| Task brief |
In the data below, find each line containing the string "tell" and return it.

| Page images and extracted text |
<<<<

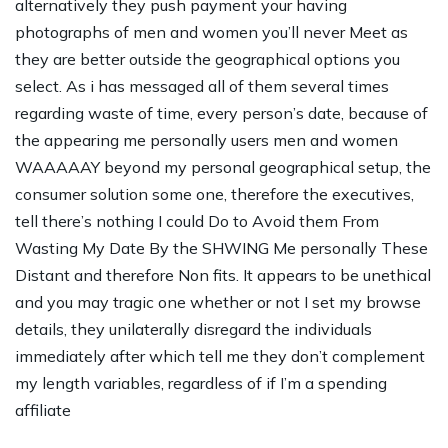
alternatively they push payment your having
photographs of men and women you’ll never Meet as
they are better outside the geographical options you
select. As i has messaged all of them several times
regarding waste of time, every person’s date, because of
the appearing me personally users men and women
WAAAAAY beyond my personal geographical setup, the
consumer solution some one, therefore the executives,
tell there’s nothing I could Do to Avoid them From
Wasting My Date By the SHWING Me personally These
Distant and therefore Non fits. It appears to be unethical
and you may tragic one whether or not I set my browse
details, they unilaterally disregard the individuals
immediately after which tell me they don’t complement
my length variables, regardless of if I’m a spending
affiliate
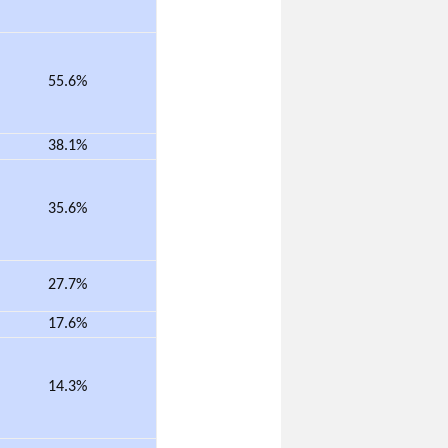
55.6%
38.1%
35.6%
27.7%
17.6%
14.3%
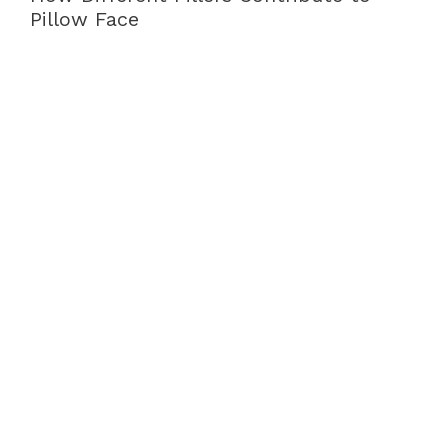
Pillow Face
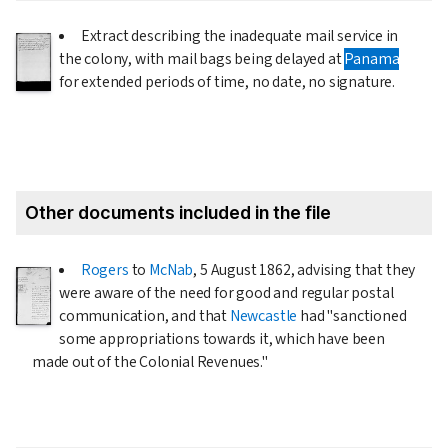
Extract describing the inadequate mail service in
the colony, with mail bags being delayed at
Panama
for extended periods of time, no date, no signature.
Other documents included in the file
Rogers
to
McNab
,
5 August 1862
, advising that they
were aware of the need for good and regular postal
communication, and that
Newcastle
had "sanctioned
some appropriations towards it, which have been
made out of the Colonial Revenues."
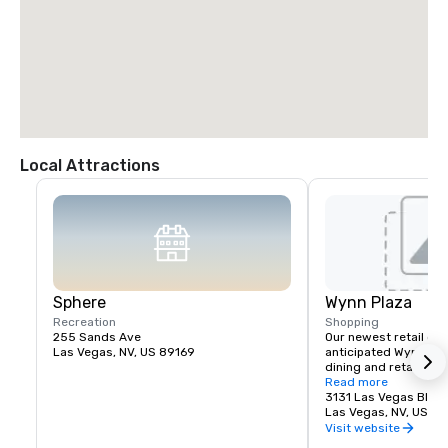
Local Attractions
Sphere
Wynn Plaza
Recreation
Shopping
255 Sands Ave
Our newest retail offe
Las Vegas, NV, US 89169
anticipated Wynn Plaz
dining and retail expe
planned for The Wynn
Read more
3131 Las Vegas Blvd.
Las Vegas, NV, US 8
Visit website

>>>>

| Solution to this task |
tell there’s nothing I could Do to Avoid them From
immediately after which tell me they don’t complement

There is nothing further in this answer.